> [Exercise brief]
Omit every picture and write out the rest of the records exactly.

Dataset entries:
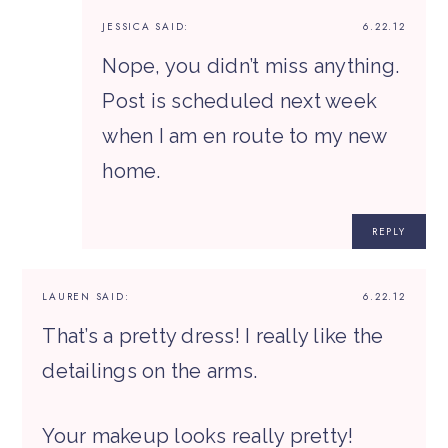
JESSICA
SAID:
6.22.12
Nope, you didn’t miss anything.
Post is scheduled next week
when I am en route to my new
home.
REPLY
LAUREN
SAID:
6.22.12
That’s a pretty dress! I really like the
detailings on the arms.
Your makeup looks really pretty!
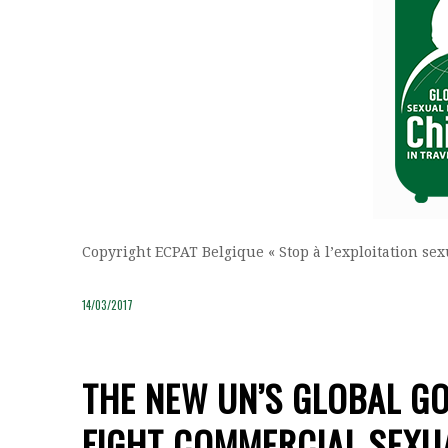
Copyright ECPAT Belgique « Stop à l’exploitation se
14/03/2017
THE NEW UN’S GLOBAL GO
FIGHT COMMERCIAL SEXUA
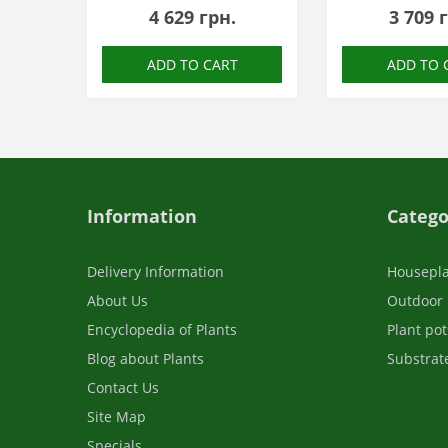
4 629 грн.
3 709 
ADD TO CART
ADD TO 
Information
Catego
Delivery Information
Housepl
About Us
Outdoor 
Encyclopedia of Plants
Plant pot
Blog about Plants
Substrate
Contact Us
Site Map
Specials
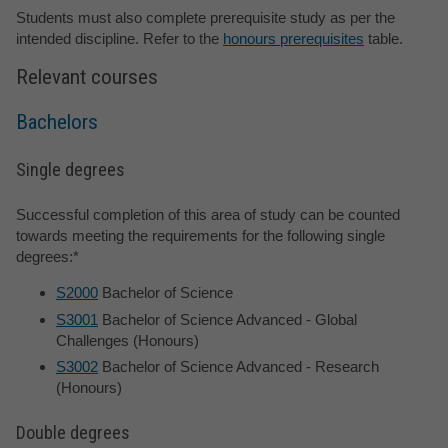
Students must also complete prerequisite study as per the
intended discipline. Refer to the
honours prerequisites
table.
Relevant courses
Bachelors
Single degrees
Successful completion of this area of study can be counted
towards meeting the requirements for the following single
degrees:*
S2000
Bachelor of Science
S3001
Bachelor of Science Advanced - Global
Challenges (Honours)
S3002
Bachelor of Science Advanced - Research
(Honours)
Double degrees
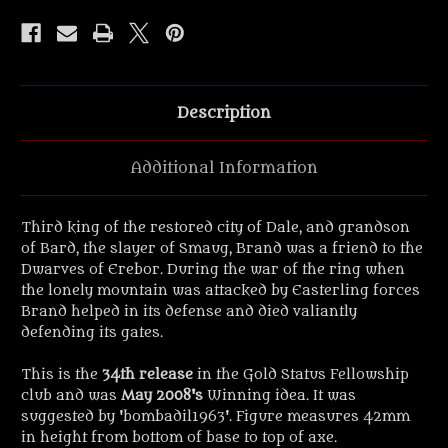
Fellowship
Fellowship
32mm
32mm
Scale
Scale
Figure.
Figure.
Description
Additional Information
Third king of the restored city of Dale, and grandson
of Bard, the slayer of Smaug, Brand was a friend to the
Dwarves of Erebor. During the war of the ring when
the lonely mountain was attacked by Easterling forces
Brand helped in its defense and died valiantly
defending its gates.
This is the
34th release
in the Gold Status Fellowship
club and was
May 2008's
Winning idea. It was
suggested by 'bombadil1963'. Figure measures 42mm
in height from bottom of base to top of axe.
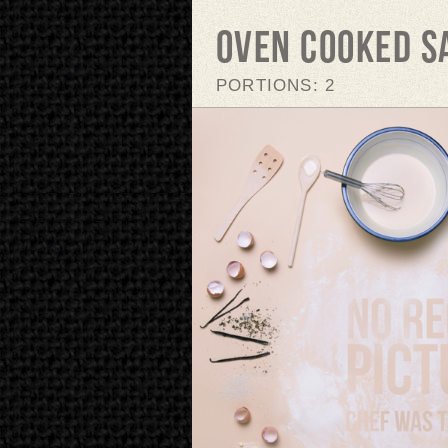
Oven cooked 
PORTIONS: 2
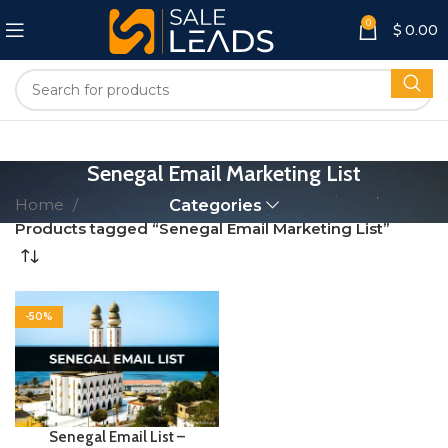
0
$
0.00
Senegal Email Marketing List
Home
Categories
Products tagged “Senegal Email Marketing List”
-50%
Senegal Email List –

> [Response to the exercise]
JESSICA
SAID:
6.22.12
Nope, you didn’t miss anything.
Post is scheduled next week
when I am en route to my new
home.
REPLY
LAUREN
SAID:
6.22.12
That’s a pretty dress! I really like the
detailings on the arms.
Your makeup looks really pretty!
Copyright ECPAT Belgique « Stop à l’exploitation se
14/03/2017
THE NEW UN’S GLOBAL GO
FIGHT COMMERCIAL SEXUA
4 629 грн.
3 709 
ADD TO CART
ADD TO 
Information
Catego
Delivery Information
Housepl
About Us
Outdoor 
Encyclopedia of Plants
Plant pot
Blog about Plants
Substrate
Contact Us
Site Map
Specials
Students must also complete prerequisite study as per the
intended discipline. Refer to the
honours prerequisites
table.
Relevant courses
Bachelors
Single degrees
Successful completion of this area of study can be counted
towards meeting the requirements for the following single
degrees:*
S2000
Bachelor of Science
S3001
Bachelor of Science Advanced - Global
Challenges (Honours)
S3002
Bachelor of Science Advanced - Research
(Honours)
Double degrees
Fellowship
Fellowship
32mm
32mm
Scale
Scale
Figure.
Figure.
Description
Additional Information
Third king of the restored city of Dale, and grandson
of Bard, the slayer of Smaug, Brand was a friend to the
Dwarves of Erebor. During the war of the ring when
the lonely mountain was attacked by Easterling forces
Brand helped in its defense and died valiantly
defending its gates.
This is the
34th release
in the Gold Status Fellowship
club and was
May 2008's
Winning idea. It was
suggested by 'bombadil1963'. Figure measures 42mm
in height from bottom of base to top of axe.
Oven cooked 
PORTIONS: 2
0
$
0.00
Senegal Email Marketing List
Home
Categories
Products tagged “Senegal Email Marketing List”
-50%
Senegal Email List –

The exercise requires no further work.